::: INFORMATION
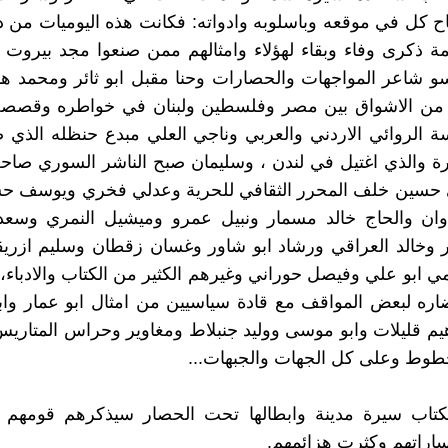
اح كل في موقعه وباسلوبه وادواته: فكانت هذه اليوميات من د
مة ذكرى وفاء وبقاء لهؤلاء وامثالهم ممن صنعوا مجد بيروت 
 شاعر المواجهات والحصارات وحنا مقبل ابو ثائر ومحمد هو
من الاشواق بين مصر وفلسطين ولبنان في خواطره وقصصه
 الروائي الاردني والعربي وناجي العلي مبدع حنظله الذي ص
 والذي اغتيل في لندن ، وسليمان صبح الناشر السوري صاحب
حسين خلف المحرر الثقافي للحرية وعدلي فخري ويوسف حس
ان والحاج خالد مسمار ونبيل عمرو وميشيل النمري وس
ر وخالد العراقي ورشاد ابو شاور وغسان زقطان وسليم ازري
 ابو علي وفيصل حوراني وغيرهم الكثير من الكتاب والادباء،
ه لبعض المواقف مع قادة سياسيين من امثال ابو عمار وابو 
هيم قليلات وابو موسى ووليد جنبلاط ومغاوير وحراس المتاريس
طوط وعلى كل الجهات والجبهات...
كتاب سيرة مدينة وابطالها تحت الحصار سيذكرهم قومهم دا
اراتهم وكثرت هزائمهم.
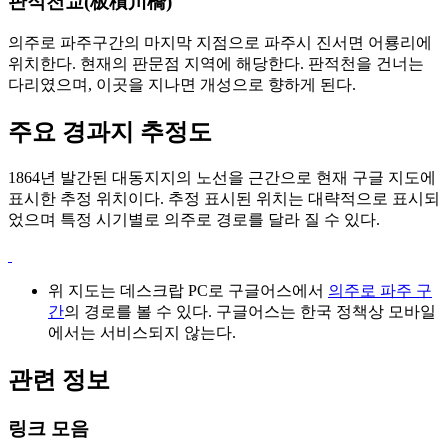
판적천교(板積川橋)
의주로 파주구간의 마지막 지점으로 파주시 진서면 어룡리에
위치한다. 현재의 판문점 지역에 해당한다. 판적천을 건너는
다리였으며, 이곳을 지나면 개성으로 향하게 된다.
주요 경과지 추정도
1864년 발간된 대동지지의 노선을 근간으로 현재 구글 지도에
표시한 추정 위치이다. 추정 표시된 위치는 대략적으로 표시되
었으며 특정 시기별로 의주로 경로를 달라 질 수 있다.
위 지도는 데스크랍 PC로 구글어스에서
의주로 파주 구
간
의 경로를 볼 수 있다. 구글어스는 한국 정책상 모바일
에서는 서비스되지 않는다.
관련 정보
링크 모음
::::::
- _REQUIREMENT_
For this listing, copy out every line that includes the word "وابو".

- _RESPONSE BOX_
ه لبعض المواقف مع قادة سياسيين من امثال ابو عمار وابو 
هيم قليلات وابو موسى ووليد جنبلاط ومغاوير وحراس المتاريس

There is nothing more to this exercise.